- _What you are asked to do_
Using the records below, transcribe word for word the stretch from the line that contains "naszą politykę (203, 2539)" through the line that contains "CROSS du collège (114, 1164)", both end lines included, and nothing else.

------------------------

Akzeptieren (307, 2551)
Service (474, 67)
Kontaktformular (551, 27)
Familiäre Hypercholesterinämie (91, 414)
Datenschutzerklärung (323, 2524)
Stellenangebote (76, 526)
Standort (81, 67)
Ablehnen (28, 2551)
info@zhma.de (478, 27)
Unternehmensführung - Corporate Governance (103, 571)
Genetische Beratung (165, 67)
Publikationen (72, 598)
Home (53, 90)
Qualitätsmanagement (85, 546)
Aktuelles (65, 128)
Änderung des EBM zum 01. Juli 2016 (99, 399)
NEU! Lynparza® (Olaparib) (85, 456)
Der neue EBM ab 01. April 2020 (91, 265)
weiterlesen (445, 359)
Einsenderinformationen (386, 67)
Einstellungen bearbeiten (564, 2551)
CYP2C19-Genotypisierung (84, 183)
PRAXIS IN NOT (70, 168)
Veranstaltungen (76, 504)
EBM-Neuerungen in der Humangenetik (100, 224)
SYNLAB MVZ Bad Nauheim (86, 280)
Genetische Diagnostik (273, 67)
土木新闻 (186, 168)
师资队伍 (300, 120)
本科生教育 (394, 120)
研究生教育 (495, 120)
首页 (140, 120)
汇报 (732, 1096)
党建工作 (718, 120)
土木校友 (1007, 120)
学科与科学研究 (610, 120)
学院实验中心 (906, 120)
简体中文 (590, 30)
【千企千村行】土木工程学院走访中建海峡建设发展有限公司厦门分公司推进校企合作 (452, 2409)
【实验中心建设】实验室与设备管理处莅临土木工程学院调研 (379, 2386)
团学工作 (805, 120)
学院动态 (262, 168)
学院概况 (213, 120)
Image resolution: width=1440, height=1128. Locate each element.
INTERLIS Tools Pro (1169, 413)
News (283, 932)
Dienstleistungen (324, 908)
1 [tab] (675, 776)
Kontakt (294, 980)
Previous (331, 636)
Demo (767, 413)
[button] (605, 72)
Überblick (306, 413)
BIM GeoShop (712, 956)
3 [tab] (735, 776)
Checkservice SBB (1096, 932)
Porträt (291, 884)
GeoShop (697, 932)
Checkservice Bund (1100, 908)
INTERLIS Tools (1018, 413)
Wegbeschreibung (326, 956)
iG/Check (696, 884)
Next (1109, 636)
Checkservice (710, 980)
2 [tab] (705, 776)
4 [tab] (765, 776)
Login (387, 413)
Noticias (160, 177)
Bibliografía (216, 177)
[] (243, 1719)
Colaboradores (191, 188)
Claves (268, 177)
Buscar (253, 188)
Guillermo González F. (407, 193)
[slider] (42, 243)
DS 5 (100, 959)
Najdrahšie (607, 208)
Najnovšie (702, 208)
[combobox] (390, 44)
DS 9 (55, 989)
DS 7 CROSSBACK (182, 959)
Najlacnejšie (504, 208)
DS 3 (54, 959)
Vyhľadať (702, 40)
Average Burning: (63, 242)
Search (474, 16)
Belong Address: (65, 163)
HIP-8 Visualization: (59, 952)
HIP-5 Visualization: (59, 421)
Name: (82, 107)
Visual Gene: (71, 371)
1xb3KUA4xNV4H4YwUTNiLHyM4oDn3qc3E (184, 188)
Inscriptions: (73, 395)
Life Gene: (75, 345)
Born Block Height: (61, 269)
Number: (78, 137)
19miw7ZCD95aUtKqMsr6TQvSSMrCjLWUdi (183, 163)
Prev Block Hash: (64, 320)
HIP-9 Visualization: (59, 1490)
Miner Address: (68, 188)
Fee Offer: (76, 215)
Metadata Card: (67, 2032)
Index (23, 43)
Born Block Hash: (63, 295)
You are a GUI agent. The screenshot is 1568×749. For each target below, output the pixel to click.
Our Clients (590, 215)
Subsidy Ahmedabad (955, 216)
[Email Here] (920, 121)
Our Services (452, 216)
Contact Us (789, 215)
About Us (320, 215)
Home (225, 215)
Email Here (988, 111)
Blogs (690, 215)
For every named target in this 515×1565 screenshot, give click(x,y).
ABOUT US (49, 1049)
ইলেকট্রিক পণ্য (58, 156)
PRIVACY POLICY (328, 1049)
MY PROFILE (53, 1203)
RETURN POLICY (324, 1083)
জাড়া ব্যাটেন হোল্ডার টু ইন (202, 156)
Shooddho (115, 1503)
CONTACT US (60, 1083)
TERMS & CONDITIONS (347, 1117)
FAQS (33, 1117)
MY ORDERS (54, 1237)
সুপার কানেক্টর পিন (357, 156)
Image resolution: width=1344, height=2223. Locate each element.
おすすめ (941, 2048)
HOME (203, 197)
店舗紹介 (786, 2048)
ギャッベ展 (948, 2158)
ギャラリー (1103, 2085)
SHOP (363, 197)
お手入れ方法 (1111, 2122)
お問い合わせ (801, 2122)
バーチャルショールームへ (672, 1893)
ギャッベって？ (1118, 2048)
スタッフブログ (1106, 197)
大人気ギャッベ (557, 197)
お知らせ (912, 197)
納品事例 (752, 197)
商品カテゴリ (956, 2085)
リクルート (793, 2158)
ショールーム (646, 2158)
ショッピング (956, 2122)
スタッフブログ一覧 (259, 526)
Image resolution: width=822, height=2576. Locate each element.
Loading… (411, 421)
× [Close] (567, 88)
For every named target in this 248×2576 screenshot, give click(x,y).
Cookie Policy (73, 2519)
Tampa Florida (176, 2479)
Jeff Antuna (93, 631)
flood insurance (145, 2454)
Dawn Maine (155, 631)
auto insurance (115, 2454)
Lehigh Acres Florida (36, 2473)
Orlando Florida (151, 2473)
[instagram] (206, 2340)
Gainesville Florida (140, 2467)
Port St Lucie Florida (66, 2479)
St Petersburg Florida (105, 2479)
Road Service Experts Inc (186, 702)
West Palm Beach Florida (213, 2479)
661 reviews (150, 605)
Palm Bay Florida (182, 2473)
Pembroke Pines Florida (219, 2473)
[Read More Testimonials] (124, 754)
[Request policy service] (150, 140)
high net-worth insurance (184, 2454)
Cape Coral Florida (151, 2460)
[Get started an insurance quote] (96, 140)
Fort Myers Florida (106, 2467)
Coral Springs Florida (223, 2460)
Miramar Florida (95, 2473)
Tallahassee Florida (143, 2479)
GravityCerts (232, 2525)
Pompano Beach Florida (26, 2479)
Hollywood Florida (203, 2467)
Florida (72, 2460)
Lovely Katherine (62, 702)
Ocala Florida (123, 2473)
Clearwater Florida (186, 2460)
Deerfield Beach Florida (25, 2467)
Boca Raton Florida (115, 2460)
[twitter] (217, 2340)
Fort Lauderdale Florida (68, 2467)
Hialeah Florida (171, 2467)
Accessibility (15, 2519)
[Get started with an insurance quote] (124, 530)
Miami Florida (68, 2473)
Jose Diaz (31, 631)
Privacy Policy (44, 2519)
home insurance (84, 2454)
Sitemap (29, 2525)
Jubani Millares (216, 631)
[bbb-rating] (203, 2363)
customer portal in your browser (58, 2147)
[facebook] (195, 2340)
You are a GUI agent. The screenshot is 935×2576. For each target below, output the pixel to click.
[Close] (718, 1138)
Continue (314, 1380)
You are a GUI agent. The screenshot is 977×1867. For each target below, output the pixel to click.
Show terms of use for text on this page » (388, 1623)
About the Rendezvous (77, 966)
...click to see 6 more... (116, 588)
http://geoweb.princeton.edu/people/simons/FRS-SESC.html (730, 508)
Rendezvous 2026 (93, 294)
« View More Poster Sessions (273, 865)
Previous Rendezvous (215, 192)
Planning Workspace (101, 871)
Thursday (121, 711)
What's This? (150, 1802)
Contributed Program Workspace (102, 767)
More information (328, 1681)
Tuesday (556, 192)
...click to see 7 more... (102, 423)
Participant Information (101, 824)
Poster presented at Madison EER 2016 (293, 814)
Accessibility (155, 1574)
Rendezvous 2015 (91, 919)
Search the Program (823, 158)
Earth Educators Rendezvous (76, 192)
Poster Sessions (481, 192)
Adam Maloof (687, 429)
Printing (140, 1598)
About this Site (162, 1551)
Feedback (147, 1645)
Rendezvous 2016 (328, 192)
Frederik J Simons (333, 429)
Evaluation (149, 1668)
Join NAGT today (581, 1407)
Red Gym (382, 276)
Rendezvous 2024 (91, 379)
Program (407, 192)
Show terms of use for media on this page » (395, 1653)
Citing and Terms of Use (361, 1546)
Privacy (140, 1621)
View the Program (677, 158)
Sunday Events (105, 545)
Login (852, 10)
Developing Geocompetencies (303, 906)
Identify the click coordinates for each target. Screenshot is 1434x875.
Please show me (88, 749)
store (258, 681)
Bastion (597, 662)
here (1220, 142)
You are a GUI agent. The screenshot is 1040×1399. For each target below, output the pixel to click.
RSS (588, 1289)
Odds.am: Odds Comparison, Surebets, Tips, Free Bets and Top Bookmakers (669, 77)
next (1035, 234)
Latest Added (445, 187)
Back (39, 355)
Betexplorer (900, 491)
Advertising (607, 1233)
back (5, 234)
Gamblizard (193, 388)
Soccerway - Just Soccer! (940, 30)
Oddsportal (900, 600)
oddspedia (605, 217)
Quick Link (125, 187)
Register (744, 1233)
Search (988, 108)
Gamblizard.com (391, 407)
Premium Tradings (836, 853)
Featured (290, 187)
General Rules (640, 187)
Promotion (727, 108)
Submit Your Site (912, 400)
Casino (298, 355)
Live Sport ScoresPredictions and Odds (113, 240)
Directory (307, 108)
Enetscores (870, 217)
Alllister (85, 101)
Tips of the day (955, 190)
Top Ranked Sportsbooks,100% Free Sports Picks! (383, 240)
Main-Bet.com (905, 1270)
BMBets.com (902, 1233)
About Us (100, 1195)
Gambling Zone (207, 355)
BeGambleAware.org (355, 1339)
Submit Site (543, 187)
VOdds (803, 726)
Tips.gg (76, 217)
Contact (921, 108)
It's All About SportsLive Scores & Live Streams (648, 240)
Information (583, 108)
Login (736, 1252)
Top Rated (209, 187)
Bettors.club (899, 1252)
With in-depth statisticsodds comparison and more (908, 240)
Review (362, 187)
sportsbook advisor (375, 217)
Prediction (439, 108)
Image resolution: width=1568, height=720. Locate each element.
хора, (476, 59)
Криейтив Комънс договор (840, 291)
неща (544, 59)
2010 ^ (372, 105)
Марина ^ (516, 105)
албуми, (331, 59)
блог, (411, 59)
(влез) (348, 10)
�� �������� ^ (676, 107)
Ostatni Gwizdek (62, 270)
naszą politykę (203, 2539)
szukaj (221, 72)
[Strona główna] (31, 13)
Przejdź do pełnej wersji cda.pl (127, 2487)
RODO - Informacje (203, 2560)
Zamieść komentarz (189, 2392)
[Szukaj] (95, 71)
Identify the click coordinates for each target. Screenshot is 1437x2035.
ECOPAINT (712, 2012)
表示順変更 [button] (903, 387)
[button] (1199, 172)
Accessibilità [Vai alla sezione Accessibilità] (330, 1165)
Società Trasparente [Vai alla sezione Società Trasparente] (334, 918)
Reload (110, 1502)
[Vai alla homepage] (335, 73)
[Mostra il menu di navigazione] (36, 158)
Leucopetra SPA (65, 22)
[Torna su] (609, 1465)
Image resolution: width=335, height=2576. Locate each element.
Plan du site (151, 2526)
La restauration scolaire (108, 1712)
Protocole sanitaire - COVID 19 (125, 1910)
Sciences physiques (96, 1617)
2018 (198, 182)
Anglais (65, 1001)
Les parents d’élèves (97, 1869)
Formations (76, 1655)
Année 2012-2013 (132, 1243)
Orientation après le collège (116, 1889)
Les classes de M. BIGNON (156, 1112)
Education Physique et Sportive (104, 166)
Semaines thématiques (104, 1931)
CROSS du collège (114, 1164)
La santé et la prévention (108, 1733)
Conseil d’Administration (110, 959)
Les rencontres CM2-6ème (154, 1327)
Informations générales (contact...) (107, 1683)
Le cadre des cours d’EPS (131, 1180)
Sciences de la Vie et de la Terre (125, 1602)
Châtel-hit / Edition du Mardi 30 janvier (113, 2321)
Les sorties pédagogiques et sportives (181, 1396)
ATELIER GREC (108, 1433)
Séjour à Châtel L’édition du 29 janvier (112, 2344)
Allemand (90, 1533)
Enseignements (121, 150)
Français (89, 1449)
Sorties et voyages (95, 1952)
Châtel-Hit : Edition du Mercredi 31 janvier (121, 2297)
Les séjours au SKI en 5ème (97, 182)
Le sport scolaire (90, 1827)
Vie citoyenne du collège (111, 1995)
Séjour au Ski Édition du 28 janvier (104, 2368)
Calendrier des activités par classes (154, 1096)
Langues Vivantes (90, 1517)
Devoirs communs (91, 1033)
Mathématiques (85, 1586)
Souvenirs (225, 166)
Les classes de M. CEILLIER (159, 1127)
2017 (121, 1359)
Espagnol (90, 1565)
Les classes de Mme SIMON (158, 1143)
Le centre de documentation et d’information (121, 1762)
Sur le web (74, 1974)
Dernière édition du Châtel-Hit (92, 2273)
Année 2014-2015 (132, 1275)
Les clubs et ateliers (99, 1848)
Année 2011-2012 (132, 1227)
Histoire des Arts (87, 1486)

------------------------

- _Your solution_
naszą politykę (203, 2539)
szukaj (221, 72)
[Strona główna] (31, 13)
Przejdź do pełnej wersji cda.pl (127, 2487)
RODO - Informacje (203, 2560)
Zamieść komentarz (189, 2392)
[Szukaj] (95, 71)
Identify the click coordinates for each target. Screenshot is 1437x2035.
ECOPAINT (712, 2012)
表示順変更 [button] (903, 387)
[button] (1199, 172)
Accessibilità [Vai alla sezione Accessibilità] (330, 1165)
Società Trasparente [Vai alla sezione Società Trasparente] (334, 918)
Reload (110, 1502)
[Vai alla homepage] (335, 73)
[Mostra il menu di navigazione] (36, 158)
Leucopetra SPA (65, 22)
[Torna su] (609, 1465)
Image resolution: width=335, height=2576. Locate each element.
Plan du site (151, 2526)
La restauration scolaire (108, 1712)
Protocole sanitaire - COVID 19 (125, 1910)
Sciences physiques (96, 1617)
2018 (198, 182)
Anglais (65, 1001)
Les parents d’élèves (97, 1869)
Formations (76, 1655)
Année 2012-2013 (132, 1243)
Orientation après le collège (116, 1889)
Les classes de M. BIGNON (156, 1112)
Education Physique et Sportive (104, 166)
Semaines thématiques (104, 1931)
CROSS du collège (114, 1164)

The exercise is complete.